Tax season has ended, but not for scammers. This year's strain of tax-related phone scams with callers identifying themselves as Internal Revenue Service representatives has elicited warnings in recent weeks from the state attorney general, state Department of Consumer Protection, state Department of Revenue Services, the Better Business Bureau and, of course, the IRS.
Now let's add another warning from Jen Win-Johnson of Newington. Last week, someone who identified himself as Mark White called to tell her she owed the IRS $1,000. White said she had ignored letters the IRS sent last September and December.
After citing the IRS case number, he said if she did not pay now she would lose her home, her possessions and her credit history.
"Then," says Win-Johnson, "he proceeded to say I would be arrested and my kids would go to foster care.
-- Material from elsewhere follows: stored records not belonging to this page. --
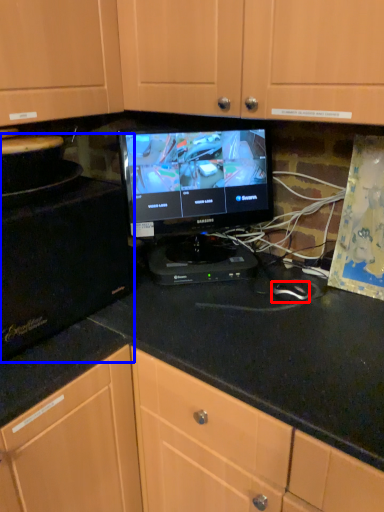 Question: Which of the following is the farthest to the observer, mouse (highlighted by a red box) or appliance (highlighted by a blue box)?

Choices:
 (A) mouse
 (B) appliance

Answer: (A) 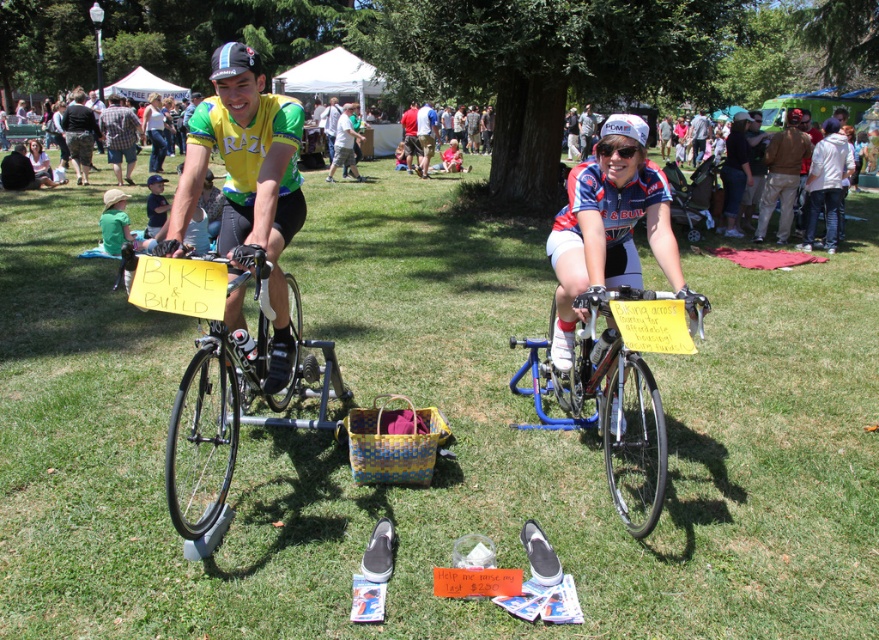 Question: Estimate the real-world distances between objects in this image. Which object is closer to the plaid shirt at center?

Choices:
 (A) white jersey at center
 (B) shiny black frame at left

Answer: (B)

Question: Is plaid shirt at center to the right of white matte bicycle helmet at center from the viewer's perspective?

Choices:
 (A) no
 (B) yes

Answer: (A)

Question: Does matte yellow-green jersey at center have a smaller size compared to blue metallic bicycle at center?

Choices:
 (A) yes
 (B) no

Answer: (A)

Question: Which point is farther to the camera?

Choices:
 (A) shiny black frame at left
 (B) blue jersey at center
 (C) plaid shirt at center
 (D) white jersey at center

Answer: (B)

Question: From the image, what is the correct spatial relationship of light blue jersey at center in relation to white matte bicycle helmet at center?

Choices:
 (A) below
 (B) above

Answer: (B)

Question: Which point is farther to the camera?

Choices:
 (A) (304, 364)
 (B) (638, 132)
 (C) (354, 129)
 (D) (607, 260)

Answer: (C) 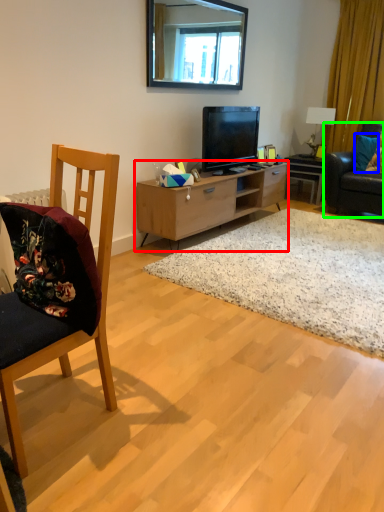 Question: Which is nearer to the cabinetry (highlighted by a red box)? pillow (highlighted by a blue box) or studio couch (highlighted by a green box).

Choices:
 (A) pillow
 (B) studio couch

Answer: (B)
Then he said I would be deported."
It sounds as if Win-Johnson needed more than H&R Block to get out of this mess.
"I told him I would go to the IRS office today and pay what I owe," she says.
Other than hanging up, this was perhaps the best response.
No, he said, it must be paid over the phone.
"I will not pay anything unless I see things in writing," Win-Johnson told him.
Then, she says, he hung up.
Many people, including Win-Johnson, quickly identify such a call as a scam. The warnings indicate, unfortunately, that many others do not.
"This is a crime that mainly targets low-income and non-English speaking people," said DRS Commissioner Kevin Sullivan in a joint warning released recently with the state attorney general's office and DCP, "because these scammers are counting on their victims being too afraid to say, 'No,' or even report the crime after it has happened."
The state attorney general's office has received dozens of calls recently from consumers about the scam, says spokeswoman Jaclyn Falkowski. Yet the attorney general's office has received only 10 formal complaints about IRS scams since 2009, she says. Six of those complaints match the current IRS scam. The office has also received complaints about false tax returns, when a taxpayer files a return only to find a fraudulent return already has been filed.
The IRS sends written notification through U.S. mail of any tax due. It does not call or email.
The IRS warns that scammers will:
>> Use fake names (common names, like Mark White) and IRS badge numbers.
>> Sometimes have the last four digits of your Social Security number (available on public-information databases).
>> Use the IRS toll-free number, through a method called spoofing, so the IRS name appears on Caller ID.
>> Follow up phone calls with email.
>> Threaten jail time or driver's license revocation, the call back and identify themselves as local police or department of motor vehicles, again using spoofing tactics.
If you receive such a call: Hang up. Report the call to the Treasury Inspector General for Tax Administration at 1-800-366-4484. File a complaint with the Federal Commission by using the "Complaint Assistant." (Add "IRS Telephone Scam" to your comments.)
You can also call the state attorney general office's Consumer Assistance Unit at 860-808-5420, the state Department of Consumer Protection at 1-800-842-2649 and the state Department of Revenue Services at 860-297-5962.
If you think you might owe taxes, call the IRS at 1-800-829-1040.
"What upsets me the most," says Win-Johnson, "is that people fall victim to this. People who can't afford to fall victim to this kind of scam."